Calculation in Analytics

The Pricefx Analytics Calculation logics use specific contexts to determine when and how often logic elements execute during a Data Load. Understanding these contexts is essential for optimizing performance and ensuring data is processed correctly across rows and summaries.

Calculation Context

Calculation Context (also referred to as Element Groups) define the execution phase of a logic element. There are three different types:

  • Initialization – The logic runs once for all Init level elements at the start of the process. This context is typically used for setup tasks or fetching global parameters.

  • Row – The logic runs the Row level elements for each row in the dataset. These elements are meant to be inputs and outputs, reading and writing values of a row.

  • Summary – The logic runs once more for all Summary elements after all rows have been processed. This is used for final aggregations or post-processing tasks.

Execution Logic and Circuit Breakers

To optimize performance and not waste time in the calculation, Pricefx employs a circuit breaker mechanism for Row level logic. The system may skip all row level logic runs under specific conditions to reduce processing overhead.

Row Logic Skip Conditions

The system will only run the Initialization and Summary phases and skip the Row phase if:

  1. In the Data Load configuration, specifically the Calculation tab, you did not select anything in Formula Outputs → Target Fields.

  2. There is no Row element matching the selected outputs.

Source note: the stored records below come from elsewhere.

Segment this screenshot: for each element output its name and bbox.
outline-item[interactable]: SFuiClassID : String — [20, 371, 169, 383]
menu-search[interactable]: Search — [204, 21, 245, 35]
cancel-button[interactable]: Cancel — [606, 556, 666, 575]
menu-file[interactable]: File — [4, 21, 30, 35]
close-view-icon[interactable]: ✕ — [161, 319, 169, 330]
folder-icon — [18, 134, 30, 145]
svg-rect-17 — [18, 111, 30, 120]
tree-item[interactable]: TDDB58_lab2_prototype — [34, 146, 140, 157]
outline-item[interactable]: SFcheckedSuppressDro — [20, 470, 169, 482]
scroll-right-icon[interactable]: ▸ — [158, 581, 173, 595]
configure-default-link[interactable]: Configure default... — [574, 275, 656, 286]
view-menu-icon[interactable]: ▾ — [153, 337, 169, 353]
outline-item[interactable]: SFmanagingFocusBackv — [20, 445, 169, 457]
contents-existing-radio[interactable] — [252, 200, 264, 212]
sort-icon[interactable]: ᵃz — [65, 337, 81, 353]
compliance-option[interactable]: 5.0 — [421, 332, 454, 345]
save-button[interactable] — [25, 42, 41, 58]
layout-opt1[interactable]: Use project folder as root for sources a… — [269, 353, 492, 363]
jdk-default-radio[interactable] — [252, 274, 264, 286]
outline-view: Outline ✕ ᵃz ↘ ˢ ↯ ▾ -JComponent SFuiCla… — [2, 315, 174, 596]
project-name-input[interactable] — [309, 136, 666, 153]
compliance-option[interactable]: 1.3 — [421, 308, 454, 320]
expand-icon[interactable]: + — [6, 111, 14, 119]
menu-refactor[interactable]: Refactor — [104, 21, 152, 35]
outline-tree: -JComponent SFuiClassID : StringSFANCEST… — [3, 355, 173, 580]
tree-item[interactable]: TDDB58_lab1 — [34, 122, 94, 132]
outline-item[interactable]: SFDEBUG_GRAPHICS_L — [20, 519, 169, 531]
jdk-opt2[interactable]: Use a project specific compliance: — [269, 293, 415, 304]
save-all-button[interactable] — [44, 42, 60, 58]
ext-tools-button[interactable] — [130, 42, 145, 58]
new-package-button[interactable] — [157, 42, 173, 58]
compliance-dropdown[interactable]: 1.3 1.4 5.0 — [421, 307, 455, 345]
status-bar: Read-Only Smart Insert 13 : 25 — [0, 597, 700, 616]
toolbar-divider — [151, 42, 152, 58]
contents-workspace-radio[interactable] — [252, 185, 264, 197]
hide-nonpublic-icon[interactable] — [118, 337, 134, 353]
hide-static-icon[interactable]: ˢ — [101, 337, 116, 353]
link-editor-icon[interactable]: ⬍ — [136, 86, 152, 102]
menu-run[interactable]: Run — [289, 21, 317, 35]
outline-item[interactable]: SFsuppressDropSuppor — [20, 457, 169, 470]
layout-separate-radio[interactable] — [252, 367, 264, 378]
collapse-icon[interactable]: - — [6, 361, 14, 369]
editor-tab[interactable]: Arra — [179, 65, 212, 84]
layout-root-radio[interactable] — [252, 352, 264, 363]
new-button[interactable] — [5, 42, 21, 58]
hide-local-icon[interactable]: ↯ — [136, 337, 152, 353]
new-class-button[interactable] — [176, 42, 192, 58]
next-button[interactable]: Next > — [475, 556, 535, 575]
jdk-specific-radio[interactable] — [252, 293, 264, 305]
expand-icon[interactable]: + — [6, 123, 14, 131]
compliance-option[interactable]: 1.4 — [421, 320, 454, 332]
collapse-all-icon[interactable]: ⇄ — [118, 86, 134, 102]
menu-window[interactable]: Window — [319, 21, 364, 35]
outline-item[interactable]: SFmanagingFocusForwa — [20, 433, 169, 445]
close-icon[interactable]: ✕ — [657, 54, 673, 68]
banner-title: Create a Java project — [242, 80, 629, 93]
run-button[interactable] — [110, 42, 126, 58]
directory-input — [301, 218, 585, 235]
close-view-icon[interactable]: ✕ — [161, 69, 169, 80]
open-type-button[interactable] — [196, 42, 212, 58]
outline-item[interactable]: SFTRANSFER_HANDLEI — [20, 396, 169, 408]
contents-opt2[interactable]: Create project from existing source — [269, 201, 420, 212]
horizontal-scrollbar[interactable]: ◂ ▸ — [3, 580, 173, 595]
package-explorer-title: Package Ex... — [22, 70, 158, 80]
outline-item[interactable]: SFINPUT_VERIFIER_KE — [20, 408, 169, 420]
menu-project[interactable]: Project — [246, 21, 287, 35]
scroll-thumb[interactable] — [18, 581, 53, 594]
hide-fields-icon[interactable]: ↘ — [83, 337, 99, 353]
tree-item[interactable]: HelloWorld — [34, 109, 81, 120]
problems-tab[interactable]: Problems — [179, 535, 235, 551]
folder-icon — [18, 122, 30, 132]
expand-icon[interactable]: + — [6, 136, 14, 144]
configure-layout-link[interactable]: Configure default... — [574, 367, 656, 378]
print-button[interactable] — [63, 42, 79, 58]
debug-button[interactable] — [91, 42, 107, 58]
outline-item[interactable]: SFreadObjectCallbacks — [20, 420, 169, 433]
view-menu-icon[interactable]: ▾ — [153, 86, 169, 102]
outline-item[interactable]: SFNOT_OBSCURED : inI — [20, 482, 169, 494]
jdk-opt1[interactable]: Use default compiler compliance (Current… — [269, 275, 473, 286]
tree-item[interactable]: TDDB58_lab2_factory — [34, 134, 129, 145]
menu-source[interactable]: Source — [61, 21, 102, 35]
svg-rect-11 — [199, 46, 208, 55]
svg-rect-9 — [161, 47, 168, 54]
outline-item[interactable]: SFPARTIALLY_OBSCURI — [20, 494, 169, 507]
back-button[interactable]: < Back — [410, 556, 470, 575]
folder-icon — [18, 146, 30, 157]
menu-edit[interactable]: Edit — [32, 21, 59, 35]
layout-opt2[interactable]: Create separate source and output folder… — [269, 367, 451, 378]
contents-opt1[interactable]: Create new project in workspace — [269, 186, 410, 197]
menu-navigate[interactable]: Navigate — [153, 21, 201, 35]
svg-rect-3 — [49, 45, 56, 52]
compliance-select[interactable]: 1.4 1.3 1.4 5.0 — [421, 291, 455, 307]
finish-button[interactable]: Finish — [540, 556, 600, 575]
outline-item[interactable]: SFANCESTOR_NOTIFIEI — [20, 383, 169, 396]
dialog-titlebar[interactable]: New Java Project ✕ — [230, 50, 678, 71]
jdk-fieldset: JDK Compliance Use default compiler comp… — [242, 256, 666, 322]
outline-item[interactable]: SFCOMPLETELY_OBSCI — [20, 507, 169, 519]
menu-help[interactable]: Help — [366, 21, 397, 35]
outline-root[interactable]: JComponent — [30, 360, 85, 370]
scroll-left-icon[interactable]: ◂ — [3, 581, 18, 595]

If your logic relies on Row level calculations to update data, ensure that the target fields are correctly mapped in the Calculation tab of the Data Load.

Summary of Execution Flow

Phase

Context

Frequency

Purpose

1

Initialization

Once

Global setup and variable initialization.

2

Row

Per Row

Reading and writing values for individual records.

3

Summary

Once

Final calculations and data aggregation.

AnalyticsCalcLogicDetails.png
Calculation Logic Details

This execution flow applies to non-distributed Analytics Calculation Data Loads. For distributed calculations, the logic may be partitioned across multiple nodes.